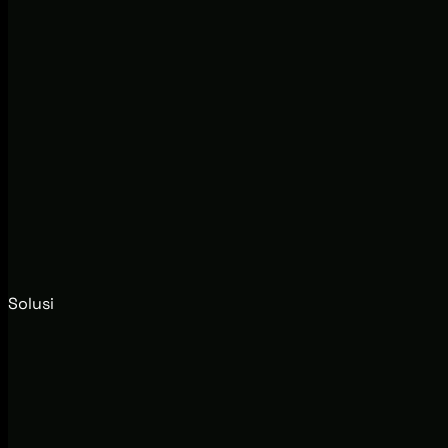
Solusi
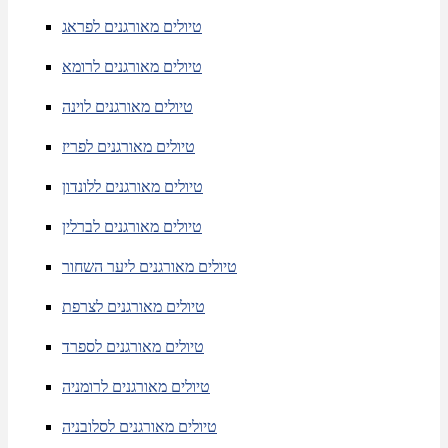
טיולים מאורגנים לפראג
טיולים מאורגנים לרומא
טיולים מאורגנים לוינה
טיולים מאורגנים לפריז
טיולים מאורגנים ללונדון
טיולים מאורגנים לברלין
טיולים מאורגנים ליער השחור
טיולים מאורגנים לצרפת
טיולים מאורגנים לספרד
טיולים מאורגנים לרומניה
טיולים מאורגנים לסלובניה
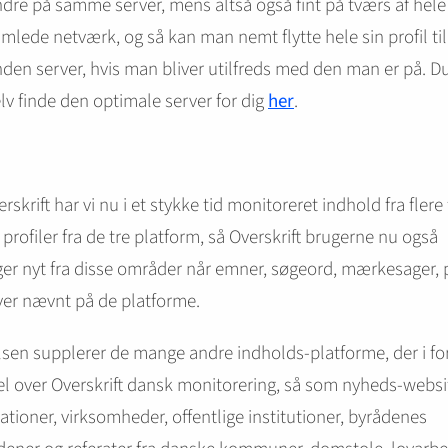
dre på samme server, mens altså også fint på tværs af hele
mlede netværk, og så kan man nemt flytte hele sin profil til
den server, hvis man bliver utilfreds med den man er på. D
lv finde den optimale server for dig
her
.
rskrift har vi nu i et stykke tid monitoreret indhold fra flere
profiler fra de tre platform, så Overskrift brugerne nu også
r nyt fra disse områder når emner, søgeord, mærkesager,
iver nævnt på de platforme.
sen supplerer de mange andre indholds-platforme, der i fo
el over Overskrift dansk monitorering, så som nyheds-websi
ationer, virksomheder, offentlige institutioner, byrådenes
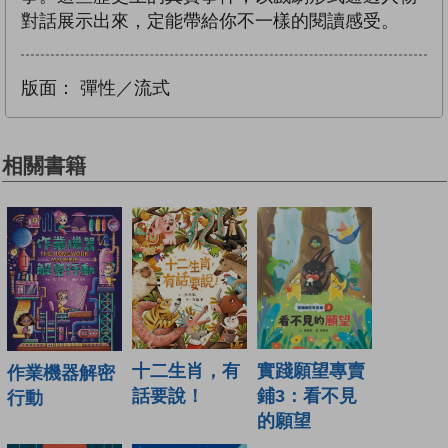
對話展示出來，定能帶給你不一樣的閱讀感受。
版面：
彈性／流式
相關書籍
實踐願望專賣
十二生肖，有
作業機器解密
鋪3：看不見
話要說！
行動
的願望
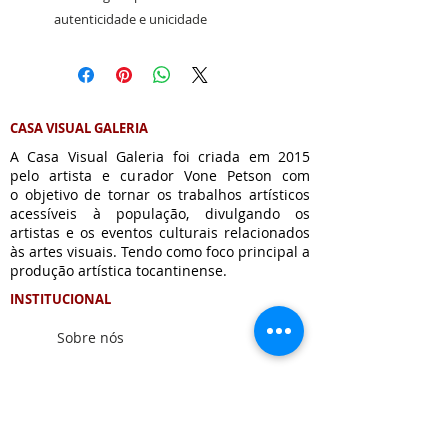
autenticidade e unicidade
CASA VISUAL GALERIA
A Casa Visual Galeria foi criada em 2015
pelo artista e curador Vone Petson com
o
objetivo de tornar os trabalhos artísticos
acessíveis à população, divulgando os
artistas e os eventos culturais relacionados
às artes visuais. Tendo como foco principal a
produção artística tocantinense.
INSTITUCIONAL
Sobre nós
ATENDIMENTO
Formas de Pagamento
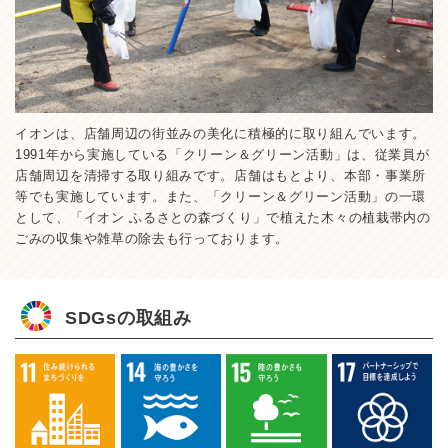
イオンは、店舗周辺の街並みの美化に積極的に取り組んでいます。
1991年から実施している「クリーン＆グリーン活動」は、従業員が
店舗周辺を清掃する取り組みです。店舗はもとより、本部・事業所
等でも実施しています。また、「クリーン＆グリーン活動」の一環
として、「イオン ふるさとの森づくり」で植えた木々の植栽帯内の
ごみの収集や雑草の除去も行っております。
SDGsの取組み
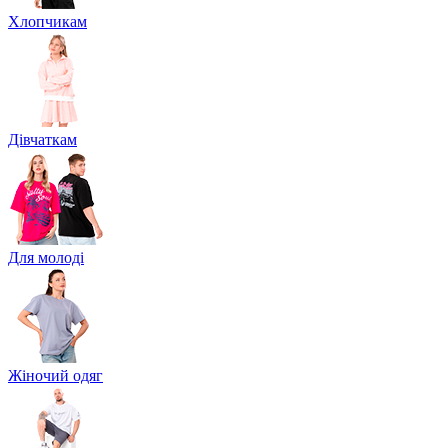
Хлопчикам
Дівчаткам
Для молоді
Жіночий одяг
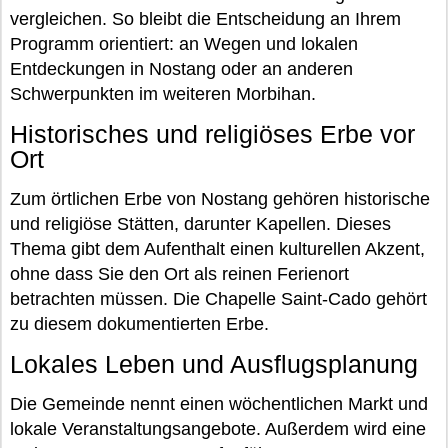
vergleichen. So bleibt die Entscheidung an Ihrem
Programm orientiert: an Wegen und lokalen
Entdeckungen in Nostang oder an anderen
Schwerpunkten im weiteren Morbihan.
Historisches und religiöses Erbe vor
Ort
Zum örtlichen Erbe von Nostang gehören historische
und religiöse Stätten, darunter Kapellen. Dieses
Thema gibt dem Aufenthalt einen kulturellen Akzent,
ohne dass Sie den Ort als reinen Ferienort
betrachten müssen. Die Chapelle Saint-Cado gehört
zu diesem dokumentierten Erbe.
Lokales Leben und Ausflugsplanung
Die Gemeinde nennt einen wöchentlichen Markt und
lokale Veranstaltungsangebote. Außerdem wird eine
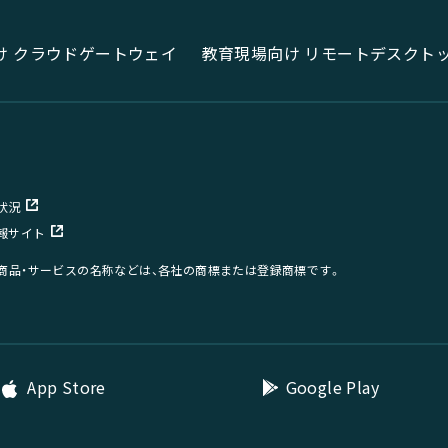
け クラウドゲートウェイ
教育現場向け リモートデスクト
状況
報サイト
、商品・サービスの名称などは、各社の商標または登録商標です。
App Store
Google Play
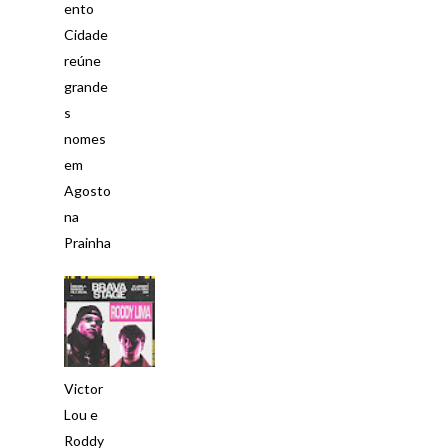
ento
Cidade
reúne
grande
s
nomes
em
Agosto
na
Prainha
Victor
Lou e
Roddy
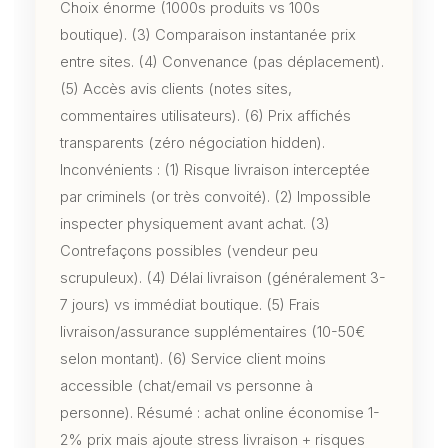
Choix énorme (1000s produits vs 100s
boutique). (3) Comparaison instantanée prix
entre sites. (4) Convenance (pas déplacement).
(5) Accès avis clients (notes sites,
commentaires utilisateurs). (6) Prix affichés
transparents (zéro négociation hidden).
Inconvénients : (1) Risque livraison interceptée
par criminels (or très convoité). (2) Impossible
inspecter physiquement avant achat. (3)
Contrefaçons possibles (vendeur peu
scrupuleux). (4) Délai livraison (généralement 3-
7 jours) vs immédiat boutique. (5) Frais
livraison/assurance supplémentaires (10-50€
selon montant). (6) Service client moins
accessible (chat/email vs personne à
personne). Résumé : achat online économise 1-
2% prix mais ajoute stress livraison + risques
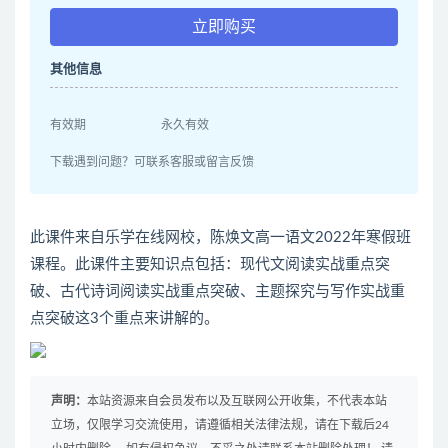
立即购买
其他信息
有效期
永久有效
下载遇到问题？可联系客服或留言反馈
此课件来自乐学在线网校，陈焕文高一语文2022年寒假班
课程。此课件主要知识点包括：现代文阅读实战重点突
破、古代诗词阅读实战重点突破、主题探究与写作实战重
点突破这3个重点来讲解的。
声明：
本站资源来自会员发布以及互联网公开收集，不代表本站
立场，仅限学习交流使用，请遵循相关法律法规，请在下载后24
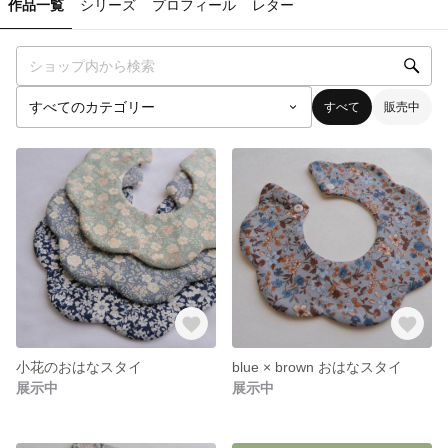
作品一覧
シリーズ
プロフィール
レター
すべて
販売中
小花のおはなスタイ
blue × brown おはなスタイ
展示中
展示中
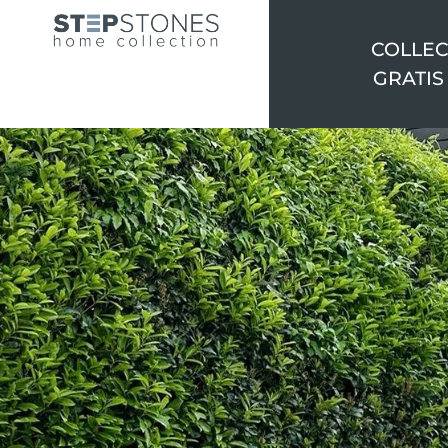
COLLEC
GRATIS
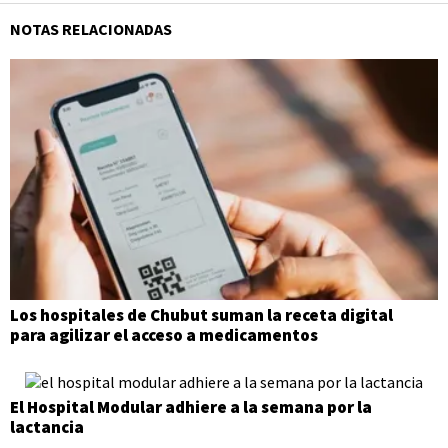
NOTAS RELACIONADAS
Los hospitales de Chubut suman la receta digital
para agilizar el acceso a medicamentos
El Hospital Modular adhiere a la semana por la
lactancia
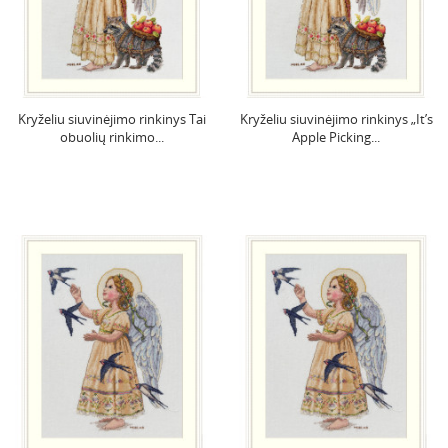
Kryželiu siuvinėjimo rinkinys Tai
Kryželiu siuvinėjimo rinkinys „It’s
obuolių rinkimo...
Apple Picking...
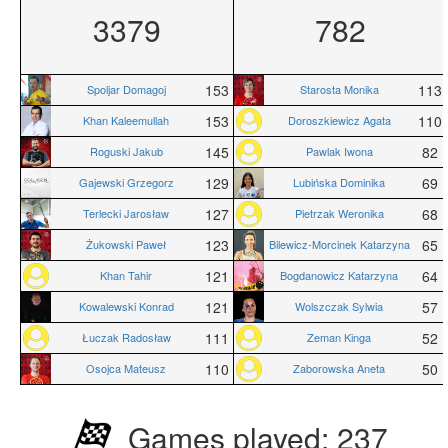
3379
782
153
113
Spoljar Domagoj
Starosta Monika
153
110
Khan Kaleemullah
Doroszkiewicz Agata
145
82
Roguski Jakub
Pawlak Iwona
129
69
Gajewski Grzegorz
Lubińska Dominika
127
68
Terlecki Jarosław
Pietrzak Weronika
123
65
Żukowski Paweł
Bilewicz-Morcinek Katarzyna
121
64
Khan Tahir
Bogdanowicz Katarzyna
121
57
Kowalewski Konrad
Wolszczak Sylwia
111
52
Łuczak Radosław
Zeman Kinga
110
50
Osojca Mateusz
Zaborowska Aneta
Games played: 237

*PROBLEM TO WORK ON*.
All of the data should come back exactly as written, but without pictures.

*SOLVED EXERCISE*.
Solusi
טיולים מאורגנים לפראג
טיולים מאורגנים לרומא
טיולים מאורגנים לוינה
טיולים מאורגנים לפריז
טיולים מאורגנים ללונדון
טיולים מאורגנים לברלין
טיולים מאורגנים ליער השחור
טיולים מאורגנים לצרפת
טיולים מאורגנים לספרד
טיולים מאורגנים לרומניה
טיולים מאורגנים לסלובניה
dre på samme server, mens altså også fint på tværs af hele
mlede netværk, og så kan man nemt flytte hele sin profil til
den server, hvis man bliver utilfreds med den man er på. D
lv finde den optimale server for dig
her
.
rskrift har vi nu i et stykke tid monitoreret indhold fra flere
profiler fra de tre platform, så Overskrift brugerne nu også
r nyt fra disse områder når emner, søgeord, mærkesager,
iver nævnt på de platforme.
sen supplerer de mange andre indholds-platforme, der i fo
el over Overskrift dansk monitorering, så som nyheds-websi
ationer, virksomheder, offentlige institutioner, byrådenes
對話展示出來，定能帶給你不一樣的閱讀感受。
版面：
彈性／流式
相關書籍
實踐願望專賣
十二生肖，有
作業機器解密
鋪3：看不見
話要說！
行動
的願望
autenticidade e unicidade
CASA VISUAL GALERIA
A Casa Visual Galeria foi criada em 2015
pelo artista e curador Vone Petson com
o
objetivo de tornar os trabalhos artísticos
acessíveis à população, divulgando os
artistas e os eventos culturais relacionados
às artes visuais. Tendo como foco principal a
produção artística tocantinense.
INSTITUCIONAL
Sobre nós
ATENDIMENTO
Formas de Pagamento
イオンは、店舗周辺の街並みの美化に積極的に取り組んでいます。
1991年から実施している「クリーン＆グリーン活動」は、従業員が
店舗周辺を清掃する取り組みです。店舗はもとより、本部・事業所
等でも実施しています。また、「クリーン＆グリーン活動」の一環
として、「イオン ふるさとの森づくり」で植えた木々の植栽帯内の
ごみの収集や雑草の除去も行っております。
SDGsの取組み
Хлопчикам
Дівчаткам
Для молоді
Жіночий одяг
vergleichen. So bleibt die Entscheidung an Ihrem
Programm orientiert: an Wegen und lokalen
Entdeckungen in Nostang oder an anderen
Schwerpunkten im weiteren Morbihan.
Historisches und religiöses Erbe vor
Ort
Zum örtlichen Erbe von Nostang gehören historische
und religiöse Stätten, darunter Kapellen. Dieses
Thema gibt dem Aufenthalt einen kulturellen Akzent,
ohne dass Sie den Ort als reinen Ferienort
betrachten müssen. Die Chapelle Saint-Cado gehört
zu diesem dokumentierten Erbe.
Lokales Leben und Ausflugsplanung
Die Gemeinde nennt einen wöchentlichen Markt und
lokale Veranstaltungsangebote. Außerdem wird eine
け クラウドゲートウェイ
教育現場向け リモートデスクト
状況
報サイト
、商品・サービスの名称などは、各社の商標または登録商標です。
App Store
Google Play
ento
Cidade
reúne
grande
s
nomes
em
Agosto
na
Prainha
Victor
Lou e
Roddy
Choix énorme (1000s produits vs 100s
boutique). (3) Comparaison instantanée prix
entre sites. (4) Convenance (pas déplacement).
(5) Accès avis clients (notes sites,
commentaires utilisateurs). (6) Prix affichés
transparents (zéro négociation hidden).
Inconvénients : (1) Risque livraison interceptée
par criminels (or très convoité). (2) Impossible
inspecter physiquement avant achat. (3)
Contrefaçons possibles (vendeur peu
scrupuleux). (4) Délai livraison (généralement 3-
7 jours) vs immédiat boutique. (5) Frais
livraison/assurance supplémentaires (10-50€
selon montant). (6) Service client moins
accessible (chat/email vs personne à
personne). Résumé : achat online économise 1-
2% prix mais ajoute stress livraison + risques
立即购买
其他信息
有效期
永久有效
下载遇到问题？可联系客服或留言反馈
此课件来自乐学在线网校，陈焕文高一语文2022年寒假班
课程。此课件主要知识点包括：现代文阅读实战重点突
破、古代诗词阅读实战重点突破、主题探究与写作实战重
点突破这3个重点来讲解的。
声明：
本站资源来自会员发布以及互联网公开收集，不代表本站
立场，仅限学习交流使用，请遵循相关法律法规，请在下载后24
作品一覧
シリーズ
プロフィール
レター
すべて
販売中
小花のおはなスタイ
blue × brown おはなスタイ
展示中
展示中
COLLEC
GRATIS
NOTAS RELACIONADAS
Los hospitales de Chubut suman la receta digital
para agilizar el acceso a medicamentos
El Hospital Modular adhiere a la semana por la
lactancia
Kryželiu siuvinėjimo rinkinys Tai
Kryželiu siuvinėjimo rinkinys „It’s
obuolių rinkimo...
Apple Picking...
3379
782
153
113
Spoljar Domagoj
Starosta Monika
153
110
Khan Kaleemullah
Doroszkiewicz Agata
145
82
Roguski Jakub
Pawlak Iwona
129
69
Gajewski Grzegorz
Lubińska Dominika
127
68
Terlecki Jarosław
Pietrzak Weronika
123
65
Żukowski Paweł
Bilewicz-Morcinek Katarzyna
121
64
Khan Tahir
Bogdanowicz Katarzyna
121
57
Kowalewski Konrad
Wolszczak Sylwia
111
52
Łuczak Radosław
Zeman Kinga
110
50
Osojca Mateusz
Zaborowska Aneta
Games played: 237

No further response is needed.